Au Québec
Il faut se rendre en Europe pour revenir sur terre
La mort du critique Marc-André Lussier [1] a peiné les lecteurs de La Presse+ et le petit monde du cinéma au Québec. Un des commentaires qui m’a frappé à son sujet est qu’il était apprécié par tous les gens du milieu cinématographique. Je trouve pour le moins surprenant qu’un critique censé donner son avis éclairé sur tous les films qu’il a vus, notamment ceux détestés, ne se soit pas fait quelques ennemis (façon de parler) au passage. J’aurais bien aimé questionner à ce propos la regrettée critique Pauline Kael [2], qui, elle, s’en était fait beaucoup aux États-Unis.

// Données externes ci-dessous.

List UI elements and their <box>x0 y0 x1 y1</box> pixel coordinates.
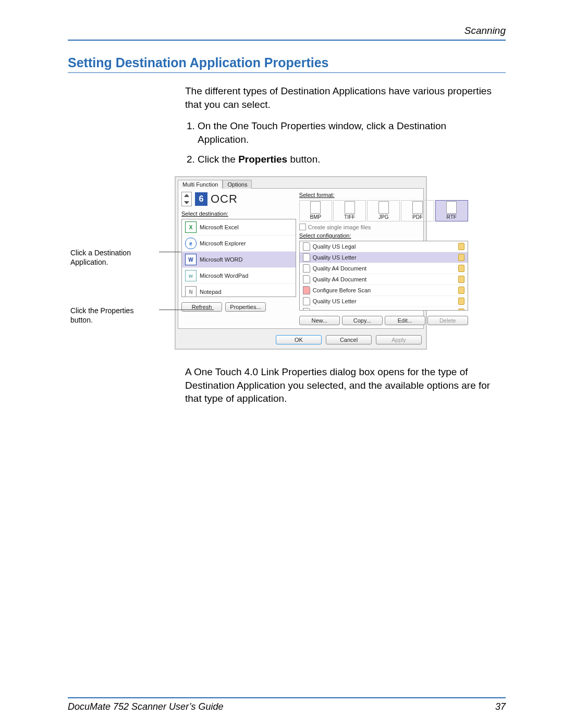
page-section-label: Scanning <box>68 25 506 36</box>
document-icon <box>303 253 310 262</box>
lock-icon <box>458 254 464 261</box>
step-1: On the One Touch Properties window, clic… <box>198 119 493 146</box>
format-tiff[interactable]: TIFF <box>333 200 366 221</box>
single-image-label: Create single image files <box>308 224 371 230</box>
format-bmp[interactable]: BMP <box>299 200 332 221</box>
destination-list[interactable]: X Microsoft Excel e Microsoft Explorer W… <box>181 219 296 297</box>
lock-icon <box>458 287 464 294</box>
notepad-icon: N <box>185 286 197 297</box>
destination-item-word[interactable]: W Microsoft WORD <box>182 252 296 268</box>
callout-line <box>159 252 181 252</box>
destination-item-wordpad[interactable]: w Microsoft WordPad <box>182 268 296 284</box>
destination-item-explorer[interactable]: e Microsoft Explorer <box>182 236 296 252</box>
config-item[interactable]: Quality A4 Document <box>300 263 468 274</box>
config-item[interactable]: Quality US Legal <box>300 307 468 311</box>
format-jpg[interactable]: JPG <box>367 200 400 221</box>
format-rtf[interactable]: RTF <box>435 200 468 221</box>
format-row: BMP TIFF JPG PDF RTF <box>299 200 468 221</box>
document-icon <box>303 242 310 251</box>
config-item[interactable]: Quality US Letter <box>300 252 468 263</box>
lock-icon <box>458 309 464 311</box>
configure-icon <box>303 286 310 294</box>
footer-title: DocuMate 752 Scanner User’s Guide <box>68 701 224 712</box>
format-pdf[interactable]: PDF <box>401 200 434 221</box>
excel-icon: X <box>185 221 197 233</box>
callout-line <box>159 310 214 310</box>
scan-index-spinner[interactable] <box>181 192 192 206</box>
copy-button[interactable]: Copy... <box>342 316 383 325</box>
lock-icon <box>458 298 464 305</box>
tab-options[interactable]: Options <box>223 180 252 189</box>
config-item[interactable]: Configure Before Scan <box>300 285 468 296</box>
config-item[interactable]: Quality A4 Document <box>300 274 468 285</box>
refresh-button[interactable]: Refresh <box>181 302 222 312</box>
lock-icon <box>458 243 464 250</box>
pdf-icon <box>401 202 433 213</box>
jpg-icon <box>368 202 399 213</box>
select-format-label: Select format: <box>299 192 468 198</box>
config-list[interactable]: Quality US Legal Quality US Letter Quali… <box>299 241 468 311</box>
tiff-icon <box>334 202 365 213</box>
intro-paragraph: The different types of Destination Appli… <box>185 84 493 111</box>
onetouch-dialog: Multi Function Options 6 OCR Select dest… <box>175 176 427 350</box>
callout-destination: Click a Destination Application. <box>70 248 156 267</box>
apply-button[interactable]: Apply <box>376 335 422 344</box>
delete-button[interactable]: Delete <box>427 316 468 325</box>
bmp-icon <box>300 202 332 213</box>
new-button[interactable]: New... <box>299 316 340 325</box>
document-icon <box>303 275 310 283</box>
lock-icon <box>458 265 464 272</box>
callout-properties: Click the Properties button. <box>70 306 156 325</box>
edit-button[interactable]: Edit... <box>385 316 425 325</box>
step-2: Click the Properties button. <box>198 153 493 166</box>
cancel-button[interactable]: Cancel <box>326 335 372 344</box>
after-paragraph: A One Touch 4.0 Link Properties dialog b… <box>185 365 493 405</box>
ocr-label: OCR <box>211 192 238 206</box>
document-icon <box>303 297 310 305</box>
destination-item-notepad[interactable]: N Notepad <box>182 284 296 297</box>
config-item[interactable]: Quality US Letter <box>300 296 468 307</box>
wordpad-icon: w <box>185 270 197 281</box>
ok-button[interactable]: OK <box>276 335 322 344</box>
rtf-icon <box>436 202 468 213</box>
tab-multi-function[interactable]: Multi Function <box>178 180 223 189</box>
explorer-icon: e <box>185 238 197 249</box>
lock-icon <box>458 276 464 283</box>
figure: Click a Destination Application. Click t… <box>70 176 467 350</box>
word-icon: W <box>185 254 197 265</box>
properties-button[interactable]: Properties... <box>225 302 266 312</box>
scan-index-number: 6 <box>195 192 207 206</box>
document-icon <box>303 308 310 311</box>
page-number: 37 <box>495 701 506 712</box>
single-image-checkbox[interactable] <box>299 224 306 230</box>
select-config-label: Select configuration: <box>299 232 468 239</box>
header-rule <box>68 40 506 41</box>
document-icon <box>303 264 310 273</box>
footer-rule <box>68 697 506 698</box>
section-heading: Setting Destination Application Properti… <box>68 55 506 73</box>
select-destination-label: Select destination: <box>181 211 296 217</box>
config-item[interactable]: Quality US Legal <box>300 241 468 252</box>
destination-item-excel[interactable]: X Microsoft Excel <box>182 219 296 236</box>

Denis Villeneuve, à ce qu’on dit, aimait beaucoup M. Lussier [3]. Si ce dernier avait pu voir le dernier film du premier, Dune, deuxième partie (Dune: Part Two) [4], sa critique aurait été assurément élogieuse. J’écris « assurément » parce que toutes les critiques lues et entendues sur ce film au Québec l’ont été. Une orgie de commentaires et de textes encomiastiques (un critique, François Lévesque, du journal Le Devoir, a même parlé de chef-d’œuvre [5]). Il faut se rendre en Europe pour revenir sur terre :
Ainsi, pour Le Figaro, « Denis Villeneuve s’ensable. Le jeu de mots est facile mais la traversée du désert longue (près de 3 heures) et pénible pour le spectateur. Le travail du directeur de la photographie, Greig Fraser, est toujours remarquable. Tout comme celui du production designer, Patrice Vermette. La musique de Hans Zimmer continue d’envoyer du lourd. Pas suffisant cependant pour éviter de s’ennuyer ferme sur Arrakis, planète d’une monotonie effrayante. (…) [La] religiosité sectaire et simpliste est au cœur du livre. Elle prend le pas sur l’écologisme et les intrigues de cour. Villeneuve ne parvient pas à s’en dépêtrer. Il escamote les scènes d’action, esquive les combats, abrège les batailles. Il n’évite pas en revanche les clichés des publicités pour parfum (« Dune, pour l’homme »). C’est le risque à trop vouloir filmer Timothée Chalamet contemplant l’horizon. Avec ou sans Zendaya, Fremen chaste et énamourée, la religion bannit le sexe et le rire. Le Harkonnen Austin Butler, sans la perruque d’Elvis Presley, tente bien de sortir Paul de sa torpeur méditative. Mais il est trop psychopathe pour faire un méchant intéressant. Les vers de sable ne surprennent plus. La chevauchée du lombric géant par Paul Atréides est ainsi techniquement impeccable. Elle ne suscite pourtant aucune émotion, à la différence du dragon dompté dans Avatar de James Cameron, épreuve initiatique transformant le Na’vi en Toruk Makto. Dune, malgré son sable brûlant, est un monstre froid. Un objet plastique parfaitement designé mais asséché. Villeneuve rêve d’un troisième volet qui correspondrait au Messie de Dune dans le cycle des romans de Herbert. Il montrerait le vrai visage de Paul Atréides. On ne veut pas brider son enthousiasme. Mais le nôtre est douché par ce blockbuster aride et pompeux. » [6]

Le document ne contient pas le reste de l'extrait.